Is business better than government in dealing with climate change?
Thomas F. Cooley is the Richard R. West Dean and the Paganelli-Bull Professor of Economics at New York University Stern School of Business, as well as a Professor of Economics in the NYU Faculty of Arts and Science. He was appointed Dean of NYU Stern in 2002.
The former President of the Society for Economic Dynamics and a Fellow of the Econometric Society, Dean Cooley has received numerous awards for his teaching and is recognized as a national leader in both macroeconomic theory and business education. He is a widely published scholar in the areas of macroeconomic theory, monetary theory and policy and the financial behavior of firms.
Before joining NYU Stern, Dean Cooley was a Professor of Economics at the University of Rochester, University of Pennsylvania, and UC Santa Barbara. Prior to his academic career, Dean Cooley was a systems engineer for IBM Corporation. Dean Cooley received his BS from Rensselaer Polytechnic Institute, and his MA and PhD from the University of Pennsylvania. He also holds a doctorem honoris causa from the Stockholm School of Economics.
Question: Is business better than government in dealing with climate change?
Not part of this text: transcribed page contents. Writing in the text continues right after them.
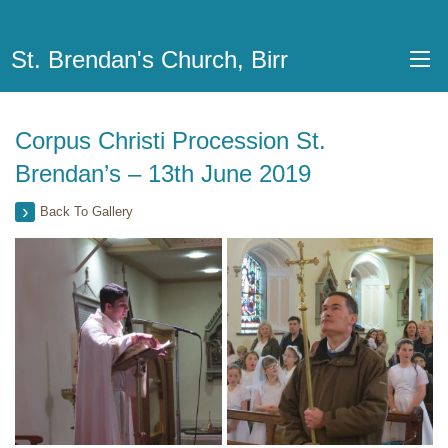
St. Brendan's Church, Birr
Corpus Christi Procession St.
Brendan’s – 13th June 2019
Back To Gallery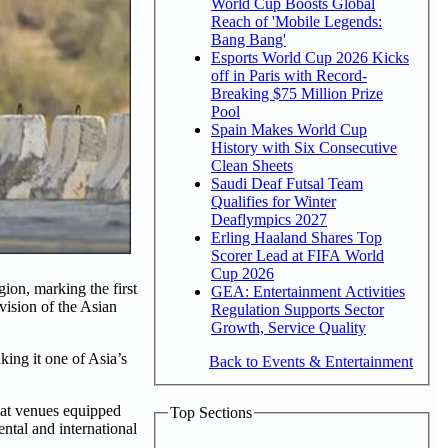
World Cup Boosts Global
Reach of 'Mobile Legends:
Bang Bang'
Esports World Cup 2026 Kicks
off in Paris with Record-
Breaking $75 Million Prize
Pool
Spain Makes World Cup
History with Six Consecutive
Clean Sheets
Saudi Deaf Futsal Team
Qualifies for Winter
Deaflympics 2027
Erling Haaland Shares Top
Scorer Lead at FIFA World
Cup 2026
on, marking the first
GEA: Entertainment Activities
ision of the Asian
Regulation Supports Sector
Growth, Service Quality
ing it one of Asia’s
Back to Events & Entertainment
 at venues equipped
Top Sections
ental and international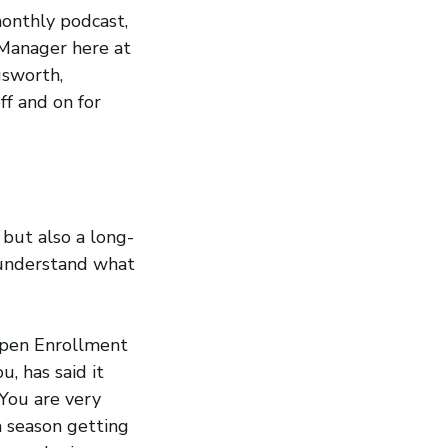
onthly podcast,
 Manager here at
gsworth,
f and on for
 but also a long-
 understand what
 Open Enrollment
, has said it
 You are very
h season getting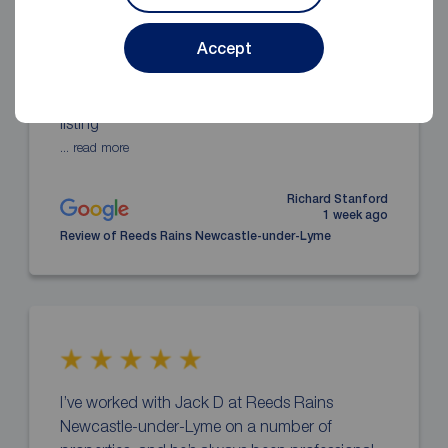
Everything was great. I’ve set up renting my
Accept
property with Reeds Rains Newcastle and
Jack was flawless in everything. Explaining
everything simply, communication updates,
listing
... read more
Richard Stanford
1 week ago
Review of Reeds Rains Newcastle-under-Lyme
I’ve worked with Jack D at Reeds Rains
Newcastle-under-Lyme on a number of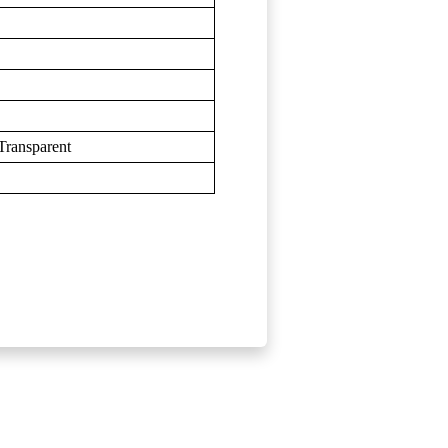
ransparent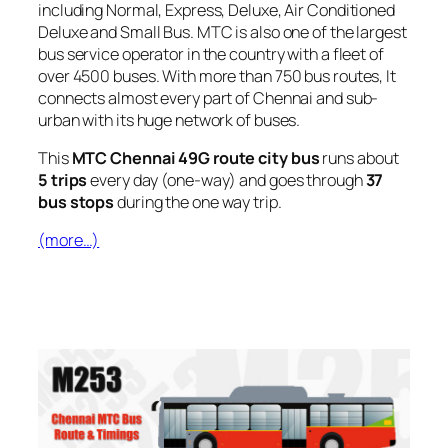
including Normal, Express, Deluxe, Air Conditioned
Deluxe and Small Bus. MTC is also one of the largest
bus service operator in the country with a fleet of
over 4500 buses. With more than 750 bus routes, It
connects almost every part of Chennai and sub-
urban with its huge network of buses.
This
MTC Chennai 49G route city bus
runs about
5 trips
every day (one-way) and goes through
37
bus stops
during the one way trip.
(more…)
Thomas Cooley: Oh, I think that's absolutely true. So I think business has to see it as profitable, as a profit opportunity. And clearly, it is. So if you look at the investment banks, Goldman Sachs, Lehman Brothers, they all are right in the forefront of investing in climate change because they see it as climate change opportunities, because they see it as just a natural place for them to invest, and a huge opportunity. And clearly it is. So I think that business does have to be in the forefront of it. And you know, the government-- I often think that the government gets in the way of things, you know. The law of unintended consequences always bites when the government tries to be the regulator.
Businesses have to see it as the profit opportunity it is, says Cooley.